*WORK TO BE COMPLETED*. Your answer should consist of each line below that includes the word "radio".

Page layout parsing data
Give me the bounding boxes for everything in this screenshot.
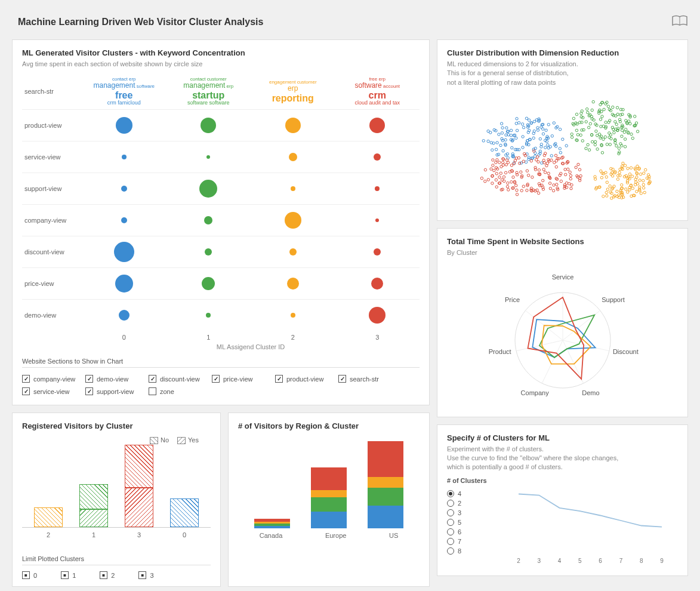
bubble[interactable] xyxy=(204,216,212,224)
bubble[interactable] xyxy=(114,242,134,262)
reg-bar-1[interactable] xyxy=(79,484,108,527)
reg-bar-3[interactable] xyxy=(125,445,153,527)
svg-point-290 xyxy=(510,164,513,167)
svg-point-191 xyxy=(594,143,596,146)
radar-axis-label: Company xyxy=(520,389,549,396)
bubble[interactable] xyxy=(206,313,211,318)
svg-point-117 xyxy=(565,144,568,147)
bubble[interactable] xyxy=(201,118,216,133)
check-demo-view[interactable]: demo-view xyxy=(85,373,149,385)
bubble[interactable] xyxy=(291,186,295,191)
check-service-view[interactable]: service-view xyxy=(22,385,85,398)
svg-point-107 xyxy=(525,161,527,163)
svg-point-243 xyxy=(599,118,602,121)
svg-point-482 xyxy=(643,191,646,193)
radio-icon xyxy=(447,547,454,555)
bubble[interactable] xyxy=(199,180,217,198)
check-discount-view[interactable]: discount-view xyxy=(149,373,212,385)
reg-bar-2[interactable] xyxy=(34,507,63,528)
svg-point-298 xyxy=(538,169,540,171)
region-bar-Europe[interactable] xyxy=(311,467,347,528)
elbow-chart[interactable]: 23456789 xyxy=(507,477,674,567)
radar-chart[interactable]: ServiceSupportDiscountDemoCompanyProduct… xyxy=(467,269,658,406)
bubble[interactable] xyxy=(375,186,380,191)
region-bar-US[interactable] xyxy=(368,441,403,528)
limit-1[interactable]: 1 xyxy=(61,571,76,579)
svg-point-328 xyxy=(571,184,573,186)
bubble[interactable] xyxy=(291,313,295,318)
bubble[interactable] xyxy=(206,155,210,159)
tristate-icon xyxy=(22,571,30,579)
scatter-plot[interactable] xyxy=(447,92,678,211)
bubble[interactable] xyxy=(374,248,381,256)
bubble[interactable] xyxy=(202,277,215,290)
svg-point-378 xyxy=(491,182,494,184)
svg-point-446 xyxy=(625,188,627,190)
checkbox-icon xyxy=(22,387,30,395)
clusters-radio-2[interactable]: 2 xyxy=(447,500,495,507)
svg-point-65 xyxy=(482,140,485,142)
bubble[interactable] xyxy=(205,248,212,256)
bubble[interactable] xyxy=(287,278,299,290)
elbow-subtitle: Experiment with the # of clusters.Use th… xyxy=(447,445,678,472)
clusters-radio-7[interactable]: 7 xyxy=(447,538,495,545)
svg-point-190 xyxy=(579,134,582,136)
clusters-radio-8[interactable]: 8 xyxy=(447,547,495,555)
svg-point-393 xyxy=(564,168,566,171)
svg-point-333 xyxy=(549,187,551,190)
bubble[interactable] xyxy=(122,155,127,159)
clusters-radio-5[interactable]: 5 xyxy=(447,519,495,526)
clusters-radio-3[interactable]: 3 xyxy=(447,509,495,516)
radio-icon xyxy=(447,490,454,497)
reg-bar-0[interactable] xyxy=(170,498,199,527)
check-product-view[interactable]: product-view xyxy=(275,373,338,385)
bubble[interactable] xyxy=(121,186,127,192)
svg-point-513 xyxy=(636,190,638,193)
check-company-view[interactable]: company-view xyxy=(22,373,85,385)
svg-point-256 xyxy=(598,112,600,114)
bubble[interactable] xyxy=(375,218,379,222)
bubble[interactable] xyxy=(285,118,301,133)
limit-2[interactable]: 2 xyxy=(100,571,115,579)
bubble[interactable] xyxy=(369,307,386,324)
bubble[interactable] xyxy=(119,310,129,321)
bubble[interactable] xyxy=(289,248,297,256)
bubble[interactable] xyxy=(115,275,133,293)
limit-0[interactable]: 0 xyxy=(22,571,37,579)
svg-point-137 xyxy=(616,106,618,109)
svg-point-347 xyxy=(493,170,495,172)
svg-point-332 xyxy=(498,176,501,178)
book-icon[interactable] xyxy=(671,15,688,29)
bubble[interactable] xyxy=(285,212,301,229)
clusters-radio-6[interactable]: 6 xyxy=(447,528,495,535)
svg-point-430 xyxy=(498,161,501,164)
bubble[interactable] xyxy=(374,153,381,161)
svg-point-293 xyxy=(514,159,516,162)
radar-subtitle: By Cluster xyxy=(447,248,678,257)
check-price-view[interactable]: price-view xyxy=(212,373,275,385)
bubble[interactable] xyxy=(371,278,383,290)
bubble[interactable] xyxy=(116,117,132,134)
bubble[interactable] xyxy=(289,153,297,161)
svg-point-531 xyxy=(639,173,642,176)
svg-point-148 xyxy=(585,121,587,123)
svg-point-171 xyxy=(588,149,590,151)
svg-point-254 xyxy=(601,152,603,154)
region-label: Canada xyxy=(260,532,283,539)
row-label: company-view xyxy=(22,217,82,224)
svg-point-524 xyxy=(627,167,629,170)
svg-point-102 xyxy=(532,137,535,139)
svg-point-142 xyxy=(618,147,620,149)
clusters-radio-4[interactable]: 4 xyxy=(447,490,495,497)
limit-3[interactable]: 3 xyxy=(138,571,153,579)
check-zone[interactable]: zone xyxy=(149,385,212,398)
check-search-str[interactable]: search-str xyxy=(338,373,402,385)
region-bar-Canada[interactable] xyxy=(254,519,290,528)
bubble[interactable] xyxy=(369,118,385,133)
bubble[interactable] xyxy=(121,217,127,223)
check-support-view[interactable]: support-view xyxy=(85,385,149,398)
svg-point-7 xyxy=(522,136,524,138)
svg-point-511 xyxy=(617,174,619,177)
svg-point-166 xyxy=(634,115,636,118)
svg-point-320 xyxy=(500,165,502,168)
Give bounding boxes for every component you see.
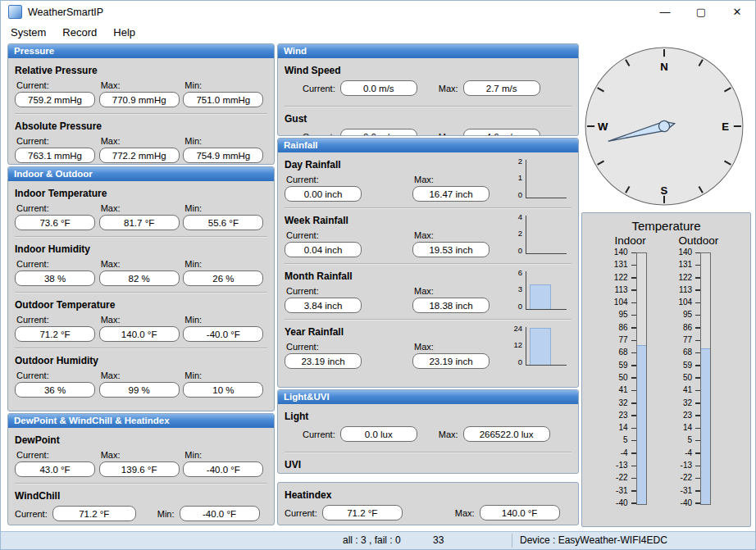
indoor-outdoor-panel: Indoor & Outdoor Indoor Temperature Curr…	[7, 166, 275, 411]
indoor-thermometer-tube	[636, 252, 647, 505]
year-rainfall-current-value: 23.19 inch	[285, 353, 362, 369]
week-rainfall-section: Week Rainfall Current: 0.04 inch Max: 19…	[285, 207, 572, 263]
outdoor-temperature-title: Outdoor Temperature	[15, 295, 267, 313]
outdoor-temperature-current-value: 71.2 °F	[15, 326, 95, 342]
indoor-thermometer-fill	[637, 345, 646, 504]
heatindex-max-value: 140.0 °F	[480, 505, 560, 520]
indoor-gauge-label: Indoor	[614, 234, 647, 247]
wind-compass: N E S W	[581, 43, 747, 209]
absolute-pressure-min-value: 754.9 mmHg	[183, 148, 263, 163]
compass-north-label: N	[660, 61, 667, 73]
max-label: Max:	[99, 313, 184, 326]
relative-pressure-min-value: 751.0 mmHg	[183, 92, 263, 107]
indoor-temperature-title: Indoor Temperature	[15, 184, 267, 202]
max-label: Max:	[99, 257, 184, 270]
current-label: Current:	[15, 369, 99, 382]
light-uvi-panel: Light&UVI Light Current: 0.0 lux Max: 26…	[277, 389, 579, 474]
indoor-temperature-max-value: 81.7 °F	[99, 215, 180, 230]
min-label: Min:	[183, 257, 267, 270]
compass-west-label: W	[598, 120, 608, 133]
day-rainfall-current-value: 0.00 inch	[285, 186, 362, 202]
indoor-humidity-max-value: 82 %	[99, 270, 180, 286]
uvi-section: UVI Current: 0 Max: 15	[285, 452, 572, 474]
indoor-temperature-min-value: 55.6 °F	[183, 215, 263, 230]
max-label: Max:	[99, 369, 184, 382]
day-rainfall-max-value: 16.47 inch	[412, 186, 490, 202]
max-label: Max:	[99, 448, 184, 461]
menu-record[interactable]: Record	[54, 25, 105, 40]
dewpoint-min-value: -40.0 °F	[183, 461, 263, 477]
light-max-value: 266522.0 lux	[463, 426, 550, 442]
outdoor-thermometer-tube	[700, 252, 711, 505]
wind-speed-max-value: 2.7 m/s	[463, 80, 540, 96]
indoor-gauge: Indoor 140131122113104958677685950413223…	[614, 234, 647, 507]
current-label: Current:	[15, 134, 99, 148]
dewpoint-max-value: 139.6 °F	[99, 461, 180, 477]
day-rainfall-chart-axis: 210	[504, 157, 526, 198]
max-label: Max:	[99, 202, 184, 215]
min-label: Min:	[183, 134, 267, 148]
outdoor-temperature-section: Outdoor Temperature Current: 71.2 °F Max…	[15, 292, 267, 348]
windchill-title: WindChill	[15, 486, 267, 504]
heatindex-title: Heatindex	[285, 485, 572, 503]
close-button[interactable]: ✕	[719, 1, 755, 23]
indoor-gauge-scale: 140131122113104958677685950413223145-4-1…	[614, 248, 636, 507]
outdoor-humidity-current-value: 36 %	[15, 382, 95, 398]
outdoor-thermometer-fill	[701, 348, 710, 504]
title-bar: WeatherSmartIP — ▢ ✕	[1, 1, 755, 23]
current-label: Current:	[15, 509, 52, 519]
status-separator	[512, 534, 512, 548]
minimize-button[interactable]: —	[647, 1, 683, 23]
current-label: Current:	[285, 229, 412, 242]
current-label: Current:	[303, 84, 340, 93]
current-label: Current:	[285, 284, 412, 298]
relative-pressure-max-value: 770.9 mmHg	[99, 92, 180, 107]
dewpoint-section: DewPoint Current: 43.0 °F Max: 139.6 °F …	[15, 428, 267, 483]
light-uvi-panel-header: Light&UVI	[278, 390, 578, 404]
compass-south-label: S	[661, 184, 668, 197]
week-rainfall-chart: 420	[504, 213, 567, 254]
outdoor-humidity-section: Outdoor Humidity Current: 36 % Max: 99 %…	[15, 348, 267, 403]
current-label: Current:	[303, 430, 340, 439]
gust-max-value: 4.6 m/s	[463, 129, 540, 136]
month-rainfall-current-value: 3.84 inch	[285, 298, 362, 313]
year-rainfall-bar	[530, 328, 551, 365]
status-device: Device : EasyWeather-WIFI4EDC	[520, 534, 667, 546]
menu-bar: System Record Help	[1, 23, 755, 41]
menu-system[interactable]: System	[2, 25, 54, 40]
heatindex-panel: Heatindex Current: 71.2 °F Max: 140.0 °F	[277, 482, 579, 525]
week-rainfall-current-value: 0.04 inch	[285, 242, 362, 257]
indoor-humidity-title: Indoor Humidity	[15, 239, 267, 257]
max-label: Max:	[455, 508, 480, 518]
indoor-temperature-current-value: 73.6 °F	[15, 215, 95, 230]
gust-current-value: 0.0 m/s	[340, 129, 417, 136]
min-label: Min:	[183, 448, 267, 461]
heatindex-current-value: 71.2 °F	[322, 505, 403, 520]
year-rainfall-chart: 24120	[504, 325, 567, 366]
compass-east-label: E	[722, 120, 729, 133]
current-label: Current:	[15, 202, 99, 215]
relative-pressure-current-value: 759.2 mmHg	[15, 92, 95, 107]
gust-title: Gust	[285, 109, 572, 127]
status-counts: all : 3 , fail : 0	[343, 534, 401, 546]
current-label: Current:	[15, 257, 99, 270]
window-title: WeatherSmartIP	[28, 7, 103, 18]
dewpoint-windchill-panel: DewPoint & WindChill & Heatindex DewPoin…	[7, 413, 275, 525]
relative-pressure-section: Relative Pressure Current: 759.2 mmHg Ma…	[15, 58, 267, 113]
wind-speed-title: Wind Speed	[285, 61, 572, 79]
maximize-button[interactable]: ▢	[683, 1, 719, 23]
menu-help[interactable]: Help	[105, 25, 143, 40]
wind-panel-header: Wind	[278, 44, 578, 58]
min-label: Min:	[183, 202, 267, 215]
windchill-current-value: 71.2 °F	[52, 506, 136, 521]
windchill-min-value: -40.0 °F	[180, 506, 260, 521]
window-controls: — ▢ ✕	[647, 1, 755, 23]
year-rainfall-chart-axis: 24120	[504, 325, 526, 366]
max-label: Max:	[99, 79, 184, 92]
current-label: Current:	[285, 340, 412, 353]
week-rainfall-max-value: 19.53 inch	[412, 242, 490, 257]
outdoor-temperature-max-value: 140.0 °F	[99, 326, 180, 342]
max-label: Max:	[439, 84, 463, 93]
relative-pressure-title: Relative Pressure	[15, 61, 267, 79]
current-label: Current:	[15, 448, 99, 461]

*SOLVED EXERCISE*.
radio-icon xyxy=(447,547,454,555)
clusters-radio-2[interactable]: 2 xyxy=(447,500,495,507)
clusters-radio-7[interactable]: 7 xyxy=(447,538,495,545)
clusters-radio-8[interactable]: 8 xyxy=(447,547,495,555)
clusters-radio-5[interactable]: 5 xyxy=(447,519,495,526)
clusters-radio-3[interactable]: 3 xyxy=(447,509,495,516)
radio-icon xyxy=(447,490,454,497)
clusters-radio-6[interactable]: 6 xyxy=(447,528,495,535)
clusters-radio-4[interactable]: 4 xyxy=(447,490,495,497)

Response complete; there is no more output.